The Oklahoma Legislature will be considering Nick's Law, introduced by Sen. Gumm-D, Durant, Sen. Anderson-R, Enid, Sen. Easley-D, Tulsa, Rep. Mike Brown-D Tahlequah, and Rep. Wallace Collins-D Norman, which would allow parents to obtain a timely diagnosis and seek clinically proven and effective treatments for their children with autism.
Nick’s Law is the cornerstone for providing a wholesale and systemic change in the way families in Oklahoma care for their autistic children. Private insurance companies would be required to cover the diagnosis, treatment and medically necessary therapies these children must have to become independent adults and to escape from the iron claws of autism.
Autism is the fastest-growing disease in the country; according to the Centers for Disease Control and Prevention, autism is more prevalent than all pediatric cancers, AIDS, Down syndrome and diabetes combined. Autism affects 1 in 150 children nationwide.
Costs to diagnose and effectively treat this disability can range from $2,000 to $5,000 per month or more, depending on the severity. About 400 to 500 children will be diagnosed with autism each year.
In 2008, Arizona passed similar legislation, along with Pennsylvania, Louisiana, Illinois, and Florida. South Carolina and Texas passed their autism legislation in 2007. There will be no less than 26 states in 2009 that will introduce or re-introduce similar legislation, including Oklahoma.
This past year was a challenge, and also a real eye opener for typical citizens to understand the workings of the state capitol. Last session, we went to the capitol and talked with our legislators about the merits of Nick’s Law; we showed them pictures of our children, told them our stories, and explained the struggles in our daily lives. We sent letters, emails, faxes, and pictures.
In the Senate we were able to get Nick’s Law passed as an amendment to a few bills, but then the problems began.
In the House, politics became more important than the business of the people. Instead of being able to be heard in a committee, partisan maneuvering was the name of the game. We were denied the opportunity to be heard, yet others in the committee room were given that very same opportunity. We were called a mob, yet all we did was stand quietly in the committee room with pictures of our children.
There are many reasons FOR why Nick’s Law is the right thing to do. There were many excuses given to stop this bill from becoming law.
We were told that autism needed to be studied further. Now that the interim studies have been conducted, how are the results going to be used to stop this growing epidemic?
We have been offered tax credits, insurance policy riders, increased state services, and other suggestions have also been given as possible solutions. We have also been informed, that because of the problem of the uninsured in our state, adding a mandate will cause more people to become uninsured. These are all excuses, and they are all BULL, plain and simple.
A recent Oklahoman editorial suggested that all mandate proposals should have a cost-benefit analysis. We offered Nick’s Law with an actuarial study last session. The study was transparent and the methodology was accepted by four other state legislatures. Yet it was purposely misinterpreted to defend the notion that Nick’s Law would have a dramatic effect on insurance costs.
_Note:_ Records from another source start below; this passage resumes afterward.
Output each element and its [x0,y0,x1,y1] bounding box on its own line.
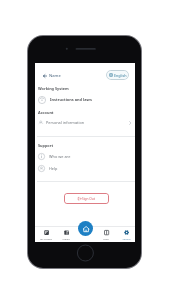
button[interactable]: Help [38,164,132,173]
staticText: Account [38,110,54,115]
button[interactable]: Sign Out [64,193,109,204]
button[interactable]: Wallet [57,228,75,242]
staticText: My Orders [40,237,52,240]
button[interactable]: Back [43,71,61,81]
other: Back [43,74,47,78]
staticText: Name [49,73,61,79]
button[interactable]: Who we are [38,152,132,161]
staticText: Working System [38,86,69,91]
button[interactable]: English [106,70,129,80]
button[interactable]: My Orders [37,228,55,242]
staticText: Support [38,143,54,148]
staticText: Wallet [62,237,70,240]
button[interactable]: Setting [117,228,135,242]
staticText: Who we are [49,154,71,159]
staticText: Instructions and laws [50,97,92,102]
staticText: Help [49,166,58,171]
staticText: English [114,73,127,78]
staticText: Help [103,237,109,240]
button[interactable]: Instructions and laws [38,95,133,104]
staticText: Personal information [46,120,85,125]
staticText: Sign Out [82,197,95,201]
button[interactable]: Home [78,221,93,236]
button[interactable]: Help [97,228,115,242]
button[interactable]: Personal information [38,118,133,127]
staticText: Setting [122,237,131,240]
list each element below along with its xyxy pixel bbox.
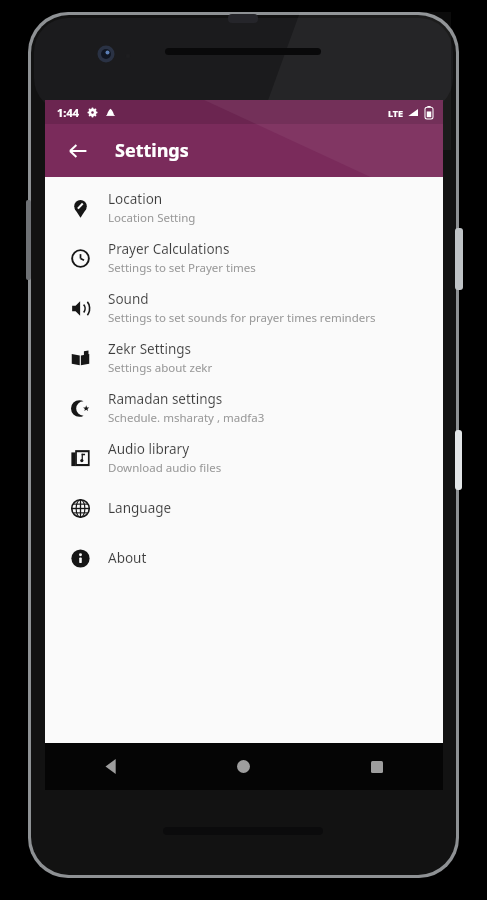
staticText: Download audio files xyxy=(108,460,222,476)
button[interactable]: Audio library xyxy=(45,433,443,483)
staticText: Location Setting xyxy=(108,210,196,226)
staticText: Prayer Calculations xyxy=(108,240,230,258)
button[interactable]: Recents xyxy=(310,743,443,790)
button[interactable]: Prayer Calculations xyxy=(45,233,443,283)
staticText: About xyxy=(108,549,147,567)
staticText: Settings about zekr xyxy=(108,360,213,376)
staticText: Language xyxy=(108,499,172,517)
button[interactable]: Sound xyxy=(45,283,443,333)
staticText: 1:44 xyxy=(57,105,79,120)
button[interactable]: Zekr Settings xyxy=(45,333,443,383)
button[interactable]: Location xyxy=(45,183,443,233)
button[interactable]: About xyxy=(45,533,443,583)
staticText: LTE xyxy=(388,107,404,119)
button[interactable]: Language xyxy=(45,483,443,533)
staticText: Settings to set sounds for prayer times … xyxy=(108,310,376,326)
staticText: Zekr Settings xyxy=(108,340,191,358)
button[interactable]: Back xyxy=(45,743,177,790)
staticText: Schedule. msharaty , madfa3 xyxy=(108,410,265,426)
staticText: Audio library xyxy=(108,440,190,458)
staticText: Settings to set Prayer times xyxy=(108,260,256,276)
button[interactable]: Home xyxy=(177,743,310,790)
button[interactable]: Ramadan settings xyxy=(45,383,443,433)
staticText: Sound xyxy=(108,290,149,308)
button[interactable]: Back xyxy=(59,132,97,170)
staticText: Settings xyxy=(115,138,189,163)
staticText: Location xyxy=(108,190,163,208)
staticText: Ramadan settings xyxy=(108,390,223,408)
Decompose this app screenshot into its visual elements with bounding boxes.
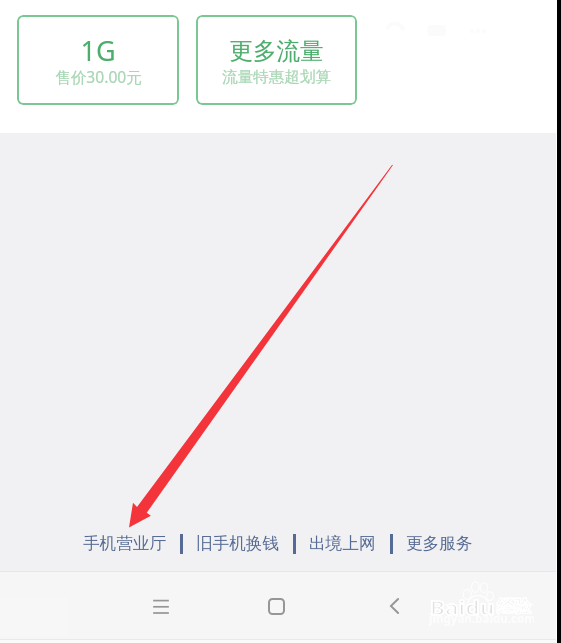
staticText: 经验: [497, 596, 531, 617]
staticText: 更多流量: [229, 36, 324, 66]
button[interactable]: 出境上网: [309, 533, 376, 554]
button[interactable]: 旧手机换钱: [196, 533, 279, 554]
staticText: 手机营业厅: [83, 533, 166, 554]
button[interactable]: 更多服务: [406, 533, 473, 554]
button[interactable]: 手机营业厅: [83, 533, 166, 554]
button[interactable]: Home: [248, 580, 305, 632]
staticText: Baidu: [430, 594, 495, 621]
staticText: Baidu: [430, 594, 495, 621]
staticText: 售价30.00元: [55, 66, 142, 87]
staticText: 1G: [80, 32, 116, 69]
staticText: 经验: [497, 596, 531, 617]
staticText: 更多服务: [406, 533, 473, 554]
staticText: 流量特惠超划算: [222, 67, 331, 87]
staticText: 出境上网: [309, 533, 376, 554]
button[interactable]: Back: [363, 580, 420, 632]
staticText: 旧手机换钱: [196, 533, 279, 554]
staticText: jingyan.baidu.com: [429, 611, 534, 627]
button[interactable]: 1G: [17, 15, 179, 105]
button[interactable]: 更多流量: [196, 15, 357, 105]
button[interactable]: Recent apps: [132, 580, 189, 632]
Offering tax credits is not an effective or efficient way to handle the problem. Most parents are struggling to pay for the therapies now; we cannot wait several months to have tax credits offset our state income tax. By the way, can we obtain a $ 30,000 or even a $ 60,000 tax credit each year?
Medical Insurance Riders do not exist for the simple reason that the people purchasing them are the same that will be filing the claims; in other words, A insures B insures C insures A.
Proposing increases to state services is a non-starter. The state currently has a 4 to 5 year wait on the Medicaid waiver. Medicaid does not even cover the most effective treatments. In addition, to suggest we fund state services more means tax increases to all of us. There is not enough state money to fund services to all of the families affected by autism.
A recent announcement from a large insurer that there will be coverage for autism without any significant cost to their members, provided some hope and a wonderful start to the new year. However, once details were released, all the excitement was met with disappointment. No new solutions and a denial of clinically proven and medically necessary behavioral therapy known as ABA (Applied Behavioral Analysis).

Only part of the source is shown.